*Instructions for the task:* For each line below that contains the word "开发工具", make a copy.

[Extracted data entries]
== == ==
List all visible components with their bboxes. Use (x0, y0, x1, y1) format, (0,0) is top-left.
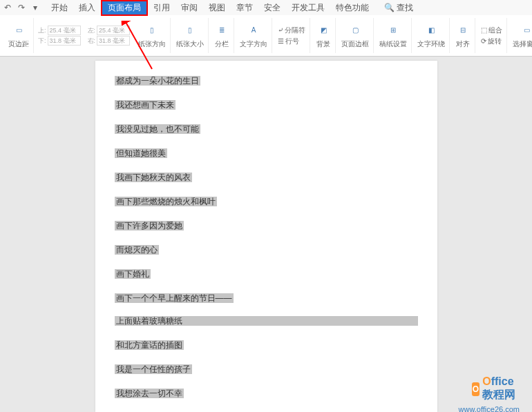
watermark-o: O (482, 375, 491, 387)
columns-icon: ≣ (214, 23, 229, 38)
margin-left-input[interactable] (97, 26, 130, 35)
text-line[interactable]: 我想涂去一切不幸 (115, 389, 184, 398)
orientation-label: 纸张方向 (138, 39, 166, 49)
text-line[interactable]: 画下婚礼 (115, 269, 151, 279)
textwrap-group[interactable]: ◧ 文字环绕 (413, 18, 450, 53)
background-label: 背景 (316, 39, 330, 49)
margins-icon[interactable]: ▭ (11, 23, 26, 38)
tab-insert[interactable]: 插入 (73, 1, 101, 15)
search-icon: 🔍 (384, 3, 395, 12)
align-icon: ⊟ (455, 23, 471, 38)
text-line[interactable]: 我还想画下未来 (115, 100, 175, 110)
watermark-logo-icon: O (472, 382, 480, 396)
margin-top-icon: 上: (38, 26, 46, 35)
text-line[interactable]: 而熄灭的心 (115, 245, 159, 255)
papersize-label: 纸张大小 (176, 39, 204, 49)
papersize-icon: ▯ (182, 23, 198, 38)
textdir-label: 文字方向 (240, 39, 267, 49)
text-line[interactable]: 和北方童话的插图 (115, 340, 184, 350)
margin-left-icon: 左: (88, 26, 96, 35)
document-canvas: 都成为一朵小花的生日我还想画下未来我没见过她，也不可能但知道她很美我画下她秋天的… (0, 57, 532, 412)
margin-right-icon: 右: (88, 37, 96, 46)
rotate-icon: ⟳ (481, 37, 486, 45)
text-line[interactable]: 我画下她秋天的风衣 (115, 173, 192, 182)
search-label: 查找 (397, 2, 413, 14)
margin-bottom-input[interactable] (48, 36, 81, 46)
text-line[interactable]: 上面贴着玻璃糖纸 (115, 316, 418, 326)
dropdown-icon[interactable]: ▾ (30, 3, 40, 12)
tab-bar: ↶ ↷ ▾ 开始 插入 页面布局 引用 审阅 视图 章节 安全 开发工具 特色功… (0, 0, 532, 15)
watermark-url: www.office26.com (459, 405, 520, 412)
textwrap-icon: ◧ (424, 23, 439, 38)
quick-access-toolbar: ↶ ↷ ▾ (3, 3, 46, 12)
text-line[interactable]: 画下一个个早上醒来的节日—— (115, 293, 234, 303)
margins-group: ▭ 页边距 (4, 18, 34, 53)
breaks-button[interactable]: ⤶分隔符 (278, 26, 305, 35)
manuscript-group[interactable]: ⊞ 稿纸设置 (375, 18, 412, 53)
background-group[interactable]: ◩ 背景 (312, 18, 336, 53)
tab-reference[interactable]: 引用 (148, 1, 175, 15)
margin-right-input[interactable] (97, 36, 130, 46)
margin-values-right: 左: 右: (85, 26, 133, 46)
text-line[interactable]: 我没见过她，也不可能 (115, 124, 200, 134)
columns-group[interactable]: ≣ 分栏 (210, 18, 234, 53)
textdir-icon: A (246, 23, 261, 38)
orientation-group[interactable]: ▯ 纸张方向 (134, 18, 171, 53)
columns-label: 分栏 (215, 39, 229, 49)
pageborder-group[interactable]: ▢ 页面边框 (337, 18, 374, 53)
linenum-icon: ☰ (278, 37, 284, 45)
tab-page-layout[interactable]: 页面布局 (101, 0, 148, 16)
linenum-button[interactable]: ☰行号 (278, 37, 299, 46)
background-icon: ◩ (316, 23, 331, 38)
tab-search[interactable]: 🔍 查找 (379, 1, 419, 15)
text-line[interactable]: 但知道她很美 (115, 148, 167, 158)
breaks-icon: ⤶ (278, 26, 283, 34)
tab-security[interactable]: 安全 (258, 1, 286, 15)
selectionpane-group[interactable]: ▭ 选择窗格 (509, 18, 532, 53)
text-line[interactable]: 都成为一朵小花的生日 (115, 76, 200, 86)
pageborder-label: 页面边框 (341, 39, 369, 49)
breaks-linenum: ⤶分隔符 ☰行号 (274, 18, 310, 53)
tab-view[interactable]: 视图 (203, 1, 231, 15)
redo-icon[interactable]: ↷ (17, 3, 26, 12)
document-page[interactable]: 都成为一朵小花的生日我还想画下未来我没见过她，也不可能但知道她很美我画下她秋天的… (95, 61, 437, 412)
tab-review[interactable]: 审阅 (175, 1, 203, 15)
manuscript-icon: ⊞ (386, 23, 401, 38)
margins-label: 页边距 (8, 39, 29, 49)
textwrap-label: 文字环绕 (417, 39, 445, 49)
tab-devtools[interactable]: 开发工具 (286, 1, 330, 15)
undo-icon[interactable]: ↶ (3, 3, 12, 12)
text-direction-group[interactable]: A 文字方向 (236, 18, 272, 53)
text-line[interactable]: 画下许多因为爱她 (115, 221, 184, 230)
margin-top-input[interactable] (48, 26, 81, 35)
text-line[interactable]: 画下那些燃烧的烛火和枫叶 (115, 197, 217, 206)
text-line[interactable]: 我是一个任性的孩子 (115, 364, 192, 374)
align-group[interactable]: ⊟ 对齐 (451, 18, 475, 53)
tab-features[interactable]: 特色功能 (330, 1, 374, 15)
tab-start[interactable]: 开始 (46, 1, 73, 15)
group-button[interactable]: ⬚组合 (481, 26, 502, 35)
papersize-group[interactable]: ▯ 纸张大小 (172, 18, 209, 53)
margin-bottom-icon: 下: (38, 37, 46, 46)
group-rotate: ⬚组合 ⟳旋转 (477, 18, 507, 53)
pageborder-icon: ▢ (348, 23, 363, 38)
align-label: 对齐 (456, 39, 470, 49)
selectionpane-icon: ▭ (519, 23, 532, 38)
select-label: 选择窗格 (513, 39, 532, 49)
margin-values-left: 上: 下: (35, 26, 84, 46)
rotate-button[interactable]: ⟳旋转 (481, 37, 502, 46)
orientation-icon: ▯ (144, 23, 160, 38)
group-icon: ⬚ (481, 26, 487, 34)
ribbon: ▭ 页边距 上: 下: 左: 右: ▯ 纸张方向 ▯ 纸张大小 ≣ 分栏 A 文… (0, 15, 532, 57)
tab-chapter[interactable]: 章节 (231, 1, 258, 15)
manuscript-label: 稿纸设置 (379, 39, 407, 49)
== == ==
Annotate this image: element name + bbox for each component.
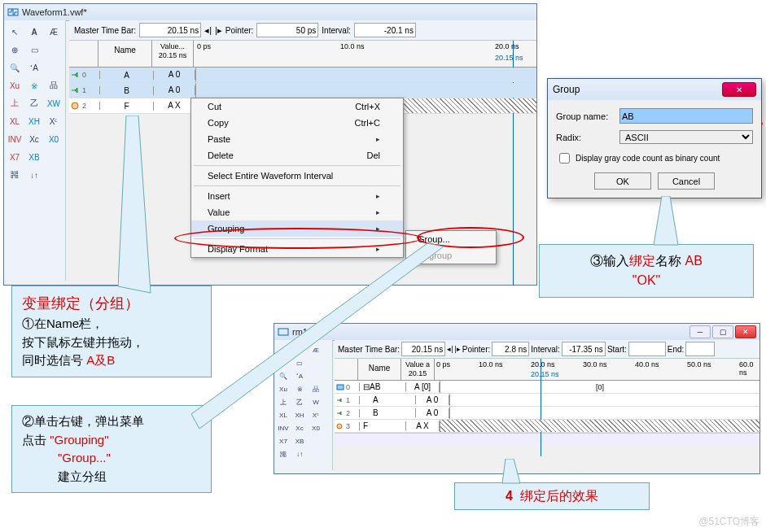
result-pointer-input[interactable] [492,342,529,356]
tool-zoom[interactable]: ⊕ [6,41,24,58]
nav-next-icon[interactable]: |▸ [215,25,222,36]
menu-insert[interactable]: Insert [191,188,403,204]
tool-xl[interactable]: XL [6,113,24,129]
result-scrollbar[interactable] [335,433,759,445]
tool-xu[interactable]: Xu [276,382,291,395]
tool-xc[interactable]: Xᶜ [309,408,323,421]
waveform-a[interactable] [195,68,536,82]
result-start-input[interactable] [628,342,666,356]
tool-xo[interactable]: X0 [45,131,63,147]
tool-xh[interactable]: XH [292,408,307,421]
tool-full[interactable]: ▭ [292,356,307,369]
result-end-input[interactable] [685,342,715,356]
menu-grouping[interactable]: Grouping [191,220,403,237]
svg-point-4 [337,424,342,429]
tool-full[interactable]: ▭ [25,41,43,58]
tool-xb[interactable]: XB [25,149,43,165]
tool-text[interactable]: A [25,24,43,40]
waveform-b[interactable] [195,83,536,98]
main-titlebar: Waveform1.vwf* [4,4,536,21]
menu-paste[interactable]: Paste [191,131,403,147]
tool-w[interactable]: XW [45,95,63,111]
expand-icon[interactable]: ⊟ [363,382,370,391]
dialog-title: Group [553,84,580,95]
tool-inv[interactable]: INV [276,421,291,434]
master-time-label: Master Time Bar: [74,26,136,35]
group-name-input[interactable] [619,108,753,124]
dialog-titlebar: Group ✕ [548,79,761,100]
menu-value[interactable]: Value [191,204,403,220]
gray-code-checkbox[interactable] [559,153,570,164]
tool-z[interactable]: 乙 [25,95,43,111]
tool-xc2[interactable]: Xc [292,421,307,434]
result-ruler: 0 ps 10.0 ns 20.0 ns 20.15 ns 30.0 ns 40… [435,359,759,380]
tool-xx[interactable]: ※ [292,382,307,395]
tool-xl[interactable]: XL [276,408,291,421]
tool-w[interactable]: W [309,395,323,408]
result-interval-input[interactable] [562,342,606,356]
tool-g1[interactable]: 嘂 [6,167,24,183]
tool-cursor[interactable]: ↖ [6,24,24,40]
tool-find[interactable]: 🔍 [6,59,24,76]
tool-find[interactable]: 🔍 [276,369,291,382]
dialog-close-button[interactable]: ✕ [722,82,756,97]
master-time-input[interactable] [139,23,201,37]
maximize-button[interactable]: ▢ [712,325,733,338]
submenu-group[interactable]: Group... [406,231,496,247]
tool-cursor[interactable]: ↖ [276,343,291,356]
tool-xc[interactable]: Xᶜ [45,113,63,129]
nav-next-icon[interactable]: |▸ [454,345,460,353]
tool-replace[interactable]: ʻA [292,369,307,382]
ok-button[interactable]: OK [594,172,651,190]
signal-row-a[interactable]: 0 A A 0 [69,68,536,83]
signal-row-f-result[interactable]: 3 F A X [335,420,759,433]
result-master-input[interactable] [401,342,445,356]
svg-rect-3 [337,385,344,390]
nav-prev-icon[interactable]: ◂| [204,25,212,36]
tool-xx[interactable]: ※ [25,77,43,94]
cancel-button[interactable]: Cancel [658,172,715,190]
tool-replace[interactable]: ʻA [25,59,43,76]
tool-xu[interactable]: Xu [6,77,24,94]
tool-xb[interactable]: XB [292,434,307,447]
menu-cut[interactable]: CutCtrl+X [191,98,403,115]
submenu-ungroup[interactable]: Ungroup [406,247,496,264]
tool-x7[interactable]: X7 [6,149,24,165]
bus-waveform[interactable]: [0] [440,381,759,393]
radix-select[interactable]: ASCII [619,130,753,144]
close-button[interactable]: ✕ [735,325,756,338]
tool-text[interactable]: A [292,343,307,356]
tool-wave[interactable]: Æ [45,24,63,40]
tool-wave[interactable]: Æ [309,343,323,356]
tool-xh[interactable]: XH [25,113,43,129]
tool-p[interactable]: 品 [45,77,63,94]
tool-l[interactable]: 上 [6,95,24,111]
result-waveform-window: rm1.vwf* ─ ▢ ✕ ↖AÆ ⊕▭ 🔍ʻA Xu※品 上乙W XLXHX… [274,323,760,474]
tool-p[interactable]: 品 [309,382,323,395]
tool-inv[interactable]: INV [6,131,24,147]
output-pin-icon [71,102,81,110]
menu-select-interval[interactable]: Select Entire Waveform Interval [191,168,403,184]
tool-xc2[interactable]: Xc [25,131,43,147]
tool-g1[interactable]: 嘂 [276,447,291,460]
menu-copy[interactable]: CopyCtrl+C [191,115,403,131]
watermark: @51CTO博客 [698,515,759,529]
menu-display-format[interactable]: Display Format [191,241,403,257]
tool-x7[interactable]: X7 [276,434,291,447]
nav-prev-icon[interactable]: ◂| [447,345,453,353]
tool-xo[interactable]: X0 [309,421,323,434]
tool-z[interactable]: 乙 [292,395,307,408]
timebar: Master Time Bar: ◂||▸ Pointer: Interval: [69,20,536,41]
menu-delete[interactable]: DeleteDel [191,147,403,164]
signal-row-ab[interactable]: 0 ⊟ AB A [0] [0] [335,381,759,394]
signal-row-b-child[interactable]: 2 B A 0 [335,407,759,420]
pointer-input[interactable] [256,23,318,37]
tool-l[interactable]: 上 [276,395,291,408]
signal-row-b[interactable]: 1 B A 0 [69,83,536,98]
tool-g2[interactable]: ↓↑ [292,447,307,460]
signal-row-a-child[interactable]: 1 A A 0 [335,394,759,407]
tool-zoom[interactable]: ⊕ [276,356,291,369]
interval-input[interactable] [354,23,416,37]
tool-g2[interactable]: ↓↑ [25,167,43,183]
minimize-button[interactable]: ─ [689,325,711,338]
== == ==
*Solution to the exercise:*
tab-bar: ↶ ↷ ▾ 开始 插入 页面布局 引用 审阅 视图 章节 安全 开发工具 特色功… (0, 0, 532, 15)
tab-devtools[interactable]: 开发工具 (286, 1, 330, 15)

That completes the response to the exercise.